Y tu mamá también (Alfonso Cuarón - 2001)


Avec Gravity, son dernier film champion du buzz, Alfonso Cuarón, un Oscar en poche, a été adoubé par le box-office. Cette attraction sensorielle incroyable un peu creuse failli faire oublier son dernier film Les Fils de l'Homme, plus abouti narrativement et, à mon avis, plus impressionnant visuellement car plus ancré dans une imagerie réaliste. Son aventure américaine avait d'abord commencé par Harry Potter et le Prisonnier d'Azkaban. Appelé pour prendre la relève de Chris Colombus, Cuarón réalisa le film le plus "différent" et le plus apprécié de la saga notamment car c'est celui avec le plus de style. Le Mexicain modifia radicalement l'esthétique établi dans les premiers films (fini les costumes, un Poudlard gothique) et amena les aventures du héros vers un terrain plus mature. Le tout couronné d'une magnifique photographie, de vraies fulgurances de mise en scène (de beaux plans-séquences), d'un John Williams qui tente des trucs (The Knight Bus) et d'une intrigue savoureuse aux rebondissements temporels.
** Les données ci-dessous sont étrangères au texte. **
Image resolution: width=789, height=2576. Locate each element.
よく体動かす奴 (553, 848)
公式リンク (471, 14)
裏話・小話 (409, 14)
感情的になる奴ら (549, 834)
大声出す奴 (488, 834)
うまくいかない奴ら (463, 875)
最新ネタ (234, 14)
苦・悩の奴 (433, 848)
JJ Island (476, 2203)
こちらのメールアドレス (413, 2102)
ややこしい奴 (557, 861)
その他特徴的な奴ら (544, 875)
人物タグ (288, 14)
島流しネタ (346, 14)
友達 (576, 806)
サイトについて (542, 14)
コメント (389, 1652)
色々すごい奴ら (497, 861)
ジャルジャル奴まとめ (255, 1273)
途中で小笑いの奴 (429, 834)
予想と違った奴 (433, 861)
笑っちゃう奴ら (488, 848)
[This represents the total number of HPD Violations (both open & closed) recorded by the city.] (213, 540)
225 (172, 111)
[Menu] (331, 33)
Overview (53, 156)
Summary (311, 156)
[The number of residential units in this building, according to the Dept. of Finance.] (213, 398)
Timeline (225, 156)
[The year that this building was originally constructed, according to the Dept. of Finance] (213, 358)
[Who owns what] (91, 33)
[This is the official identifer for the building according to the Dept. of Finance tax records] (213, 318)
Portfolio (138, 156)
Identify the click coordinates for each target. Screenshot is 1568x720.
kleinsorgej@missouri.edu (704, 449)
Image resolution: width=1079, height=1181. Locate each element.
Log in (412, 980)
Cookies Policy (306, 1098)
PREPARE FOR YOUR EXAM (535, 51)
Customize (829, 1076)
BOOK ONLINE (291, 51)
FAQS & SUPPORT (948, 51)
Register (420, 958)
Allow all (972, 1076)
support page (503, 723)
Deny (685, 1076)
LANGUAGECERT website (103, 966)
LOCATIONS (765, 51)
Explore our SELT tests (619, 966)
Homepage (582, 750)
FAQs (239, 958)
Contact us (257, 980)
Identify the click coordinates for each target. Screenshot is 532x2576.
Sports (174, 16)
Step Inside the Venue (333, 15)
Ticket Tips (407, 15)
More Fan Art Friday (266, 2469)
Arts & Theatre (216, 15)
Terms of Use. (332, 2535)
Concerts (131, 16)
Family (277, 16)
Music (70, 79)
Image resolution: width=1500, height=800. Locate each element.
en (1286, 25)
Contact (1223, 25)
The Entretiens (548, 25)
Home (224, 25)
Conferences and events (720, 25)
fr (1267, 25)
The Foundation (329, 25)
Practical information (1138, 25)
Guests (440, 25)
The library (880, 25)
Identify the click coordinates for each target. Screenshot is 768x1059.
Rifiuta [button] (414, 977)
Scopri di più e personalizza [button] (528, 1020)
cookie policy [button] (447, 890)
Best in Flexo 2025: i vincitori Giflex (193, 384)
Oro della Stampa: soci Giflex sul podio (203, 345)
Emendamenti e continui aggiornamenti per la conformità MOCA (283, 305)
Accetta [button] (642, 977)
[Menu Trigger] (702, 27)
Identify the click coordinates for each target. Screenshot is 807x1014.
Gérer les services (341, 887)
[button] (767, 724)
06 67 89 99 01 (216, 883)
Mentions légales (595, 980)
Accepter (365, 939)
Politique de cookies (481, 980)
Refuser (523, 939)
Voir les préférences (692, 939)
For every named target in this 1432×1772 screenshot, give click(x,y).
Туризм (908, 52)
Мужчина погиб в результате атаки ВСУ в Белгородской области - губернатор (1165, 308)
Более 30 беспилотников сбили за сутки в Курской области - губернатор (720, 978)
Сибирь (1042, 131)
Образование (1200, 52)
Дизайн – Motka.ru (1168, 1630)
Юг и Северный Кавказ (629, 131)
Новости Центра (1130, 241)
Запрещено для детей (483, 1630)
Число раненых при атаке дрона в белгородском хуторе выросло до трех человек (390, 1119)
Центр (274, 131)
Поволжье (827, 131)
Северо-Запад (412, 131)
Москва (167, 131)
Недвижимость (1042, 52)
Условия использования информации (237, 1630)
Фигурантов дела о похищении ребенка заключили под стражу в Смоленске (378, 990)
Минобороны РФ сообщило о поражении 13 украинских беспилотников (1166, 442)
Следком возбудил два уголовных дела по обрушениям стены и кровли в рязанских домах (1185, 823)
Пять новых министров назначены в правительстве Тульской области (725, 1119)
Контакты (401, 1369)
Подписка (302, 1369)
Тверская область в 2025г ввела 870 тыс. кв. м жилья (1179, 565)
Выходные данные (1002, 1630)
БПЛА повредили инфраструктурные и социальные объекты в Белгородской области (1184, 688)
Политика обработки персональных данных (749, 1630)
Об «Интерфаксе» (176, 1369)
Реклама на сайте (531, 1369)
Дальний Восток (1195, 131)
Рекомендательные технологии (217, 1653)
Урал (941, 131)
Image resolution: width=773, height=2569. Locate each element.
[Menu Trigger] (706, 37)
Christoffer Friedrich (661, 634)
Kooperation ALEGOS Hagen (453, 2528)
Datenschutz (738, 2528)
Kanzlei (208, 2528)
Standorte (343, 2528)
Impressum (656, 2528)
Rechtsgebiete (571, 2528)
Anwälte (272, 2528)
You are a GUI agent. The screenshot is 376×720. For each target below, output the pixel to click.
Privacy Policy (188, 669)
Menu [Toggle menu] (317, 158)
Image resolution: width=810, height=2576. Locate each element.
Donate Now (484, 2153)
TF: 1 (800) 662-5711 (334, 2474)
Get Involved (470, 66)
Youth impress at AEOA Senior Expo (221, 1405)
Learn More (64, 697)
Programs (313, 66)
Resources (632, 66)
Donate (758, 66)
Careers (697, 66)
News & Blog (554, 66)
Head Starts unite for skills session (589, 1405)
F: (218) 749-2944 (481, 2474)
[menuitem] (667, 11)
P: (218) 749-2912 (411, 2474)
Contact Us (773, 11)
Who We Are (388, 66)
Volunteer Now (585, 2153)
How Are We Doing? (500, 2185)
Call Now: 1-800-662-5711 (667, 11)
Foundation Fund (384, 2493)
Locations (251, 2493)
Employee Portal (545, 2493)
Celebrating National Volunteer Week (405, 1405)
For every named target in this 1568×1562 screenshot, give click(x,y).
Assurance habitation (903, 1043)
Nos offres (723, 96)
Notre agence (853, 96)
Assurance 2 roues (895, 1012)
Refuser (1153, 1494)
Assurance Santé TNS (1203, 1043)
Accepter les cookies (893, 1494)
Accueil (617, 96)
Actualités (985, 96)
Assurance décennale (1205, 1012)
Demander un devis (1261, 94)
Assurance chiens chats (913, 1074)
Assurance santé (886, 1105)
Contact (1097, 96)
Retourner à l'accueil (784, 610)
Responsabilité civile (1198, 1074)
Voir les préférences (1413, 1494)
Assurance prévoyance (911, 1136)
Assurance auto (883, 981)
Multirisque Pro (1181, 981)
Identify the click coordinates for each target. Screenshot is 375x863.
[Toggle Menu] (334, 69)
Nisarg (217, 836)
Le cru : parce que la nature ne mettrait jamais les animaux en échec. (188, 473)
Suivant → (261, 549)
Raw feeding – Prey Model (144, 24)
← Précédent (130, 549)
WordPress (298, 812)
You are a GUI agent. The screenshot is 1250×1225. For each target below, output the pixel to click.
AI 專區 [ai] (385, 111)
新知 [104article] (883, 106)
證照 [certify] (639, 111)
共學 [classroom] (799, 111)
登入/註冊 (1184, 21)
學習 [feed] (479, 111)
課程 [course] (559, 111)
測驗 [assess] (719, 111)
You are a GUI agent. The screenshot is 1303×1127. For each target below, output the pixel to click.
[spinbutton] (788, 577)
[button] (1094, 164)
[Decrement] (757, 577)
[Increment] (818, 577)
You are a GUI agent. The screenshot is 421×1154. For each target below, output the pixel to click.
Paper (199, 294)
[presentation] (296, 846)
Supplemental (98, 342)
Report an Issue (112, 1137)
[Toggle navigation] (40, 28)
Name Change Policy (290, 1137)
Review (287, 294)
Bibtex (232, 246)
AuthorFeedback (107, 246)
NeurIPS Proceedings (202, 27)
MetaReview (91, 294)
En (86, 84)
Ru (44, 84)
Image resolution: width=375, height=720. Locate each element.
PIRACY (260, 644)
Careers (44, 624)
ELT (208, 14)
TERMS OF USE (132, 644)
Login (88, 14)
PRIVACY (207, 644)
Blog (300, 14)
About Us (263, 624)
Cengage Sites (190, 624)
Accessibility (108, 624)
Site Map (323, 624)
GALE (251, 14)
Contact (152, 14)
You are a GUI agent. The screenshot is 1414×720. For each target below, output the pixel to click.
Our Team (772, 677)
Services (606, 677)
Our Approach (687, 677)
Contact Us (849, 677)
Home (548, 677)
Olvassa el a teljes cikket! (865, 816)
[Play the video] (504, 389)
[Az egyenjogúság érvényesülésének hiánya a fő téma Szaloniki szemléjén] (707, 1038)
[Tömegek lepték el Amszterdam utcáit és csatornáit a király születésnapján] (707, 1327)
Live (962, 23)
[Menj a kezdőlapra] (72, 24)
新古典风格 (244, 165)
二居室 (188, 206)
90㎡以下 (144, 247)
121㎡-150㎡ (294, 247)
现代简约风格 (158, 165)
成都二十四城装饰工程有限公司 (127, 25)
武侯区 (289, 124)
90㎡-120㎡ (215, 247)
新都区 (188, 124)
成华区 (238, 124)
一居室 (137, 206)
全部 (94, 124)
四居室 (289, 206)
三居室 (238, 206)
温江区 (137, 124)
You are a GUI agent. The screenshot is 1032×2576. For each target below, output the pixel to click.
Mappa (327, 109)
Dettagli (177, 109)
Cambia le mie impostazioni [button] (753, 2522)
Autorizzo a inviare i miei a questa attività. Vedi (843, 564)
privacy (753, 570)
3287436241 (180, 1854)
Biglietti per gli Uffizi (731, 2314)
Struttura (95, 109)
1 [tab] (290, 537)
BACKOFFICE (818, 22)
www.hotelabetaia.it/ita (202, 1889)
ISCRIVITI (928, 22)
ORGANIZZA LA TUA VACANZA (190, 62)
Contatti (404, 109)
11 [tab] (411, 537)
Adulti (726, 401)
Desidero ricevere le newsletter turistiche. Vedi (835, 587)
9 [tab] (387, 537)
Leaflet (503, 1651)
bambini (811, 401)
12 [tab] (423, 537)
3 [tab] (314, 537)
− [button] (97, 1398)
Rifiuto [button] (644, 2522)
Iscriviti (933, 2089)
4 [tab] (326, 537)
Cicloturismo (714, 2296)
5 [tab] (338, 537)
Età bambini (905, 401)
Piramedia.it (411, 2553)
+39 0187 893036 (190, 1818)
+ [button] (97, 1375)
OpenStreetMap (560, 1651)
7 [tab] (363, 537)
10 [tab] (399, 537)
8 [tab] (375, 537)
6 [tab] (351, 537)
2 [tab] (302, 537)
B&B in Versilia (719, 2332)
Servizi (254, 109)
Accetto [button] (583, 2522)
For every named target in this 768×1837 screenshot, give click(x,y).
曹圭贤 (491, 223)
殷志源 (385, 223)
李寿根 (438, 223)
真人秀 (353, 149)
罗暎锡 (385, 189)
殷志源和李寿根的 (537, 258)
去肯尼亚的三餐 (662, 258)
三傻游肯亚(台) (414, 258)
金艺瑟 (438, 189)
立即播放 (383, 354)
Mais revenons en 2001, avant son départ aux États-Unis, pour le film qui le révéla, Y tu mamá también. Le film raconte le voyage initiatique de Julio et Tenoch, deux amis inséparables accompagnés par Luisa, tous trois partis en direction d'une plage imaginaire. On retrouve déjà la patte visuelle qui fera la célébrité de Cuarón par une multitude de plans-séquences et une certaine composition de l'espace. La forme est donc audacieuse et techniquement relevée mais donne l'impression d'être réalisée sans forcer, grâce au rendu brut de la caméra portée. La forme contribue à accroître un sentiment de réalisme grandement diffusé par les personnages qui paraissent authentiques. En effet, Y tu mama tambien est un des films qui décrit le mieux l'amitié car son étude du thème ne semble pas idéalisée. Cuarón montre la complicité qui découle de la relation tout comme il montre la fragilité et la finitude de cette dernière. Sa description touche juste et permet à chacun de se reconnaître dans l'amitié entre ces personnages d'ado insouciants parfaitement joués par les deux acteurs, Gael García Bernal et Diego Luna. Le film peut paraître frivole par son cocktail sea, sex & drugs or il transpire en hors-champ une vision sans concession de la vie et des effets du temps... Le film de Cuarón semble pouvoir se lire donc comme une odyssée hédoniste, une invitation à jouir de la vie.
Beaucoup de style, des personnages très attachants pour une peinture magnifiquement juste de l'amitié : ce road-movie cru qui respire la vie est un vrai coup de maître. Cela ferait beaucoup de bien à M. Cuarón de revenir à de tels histoires à hauteur d'hommes au lieu de se complaire dans une virtuosité formelle, l'expérience Gravity se réduisant malheureusement à une claque visuelle...  périssable, par essence.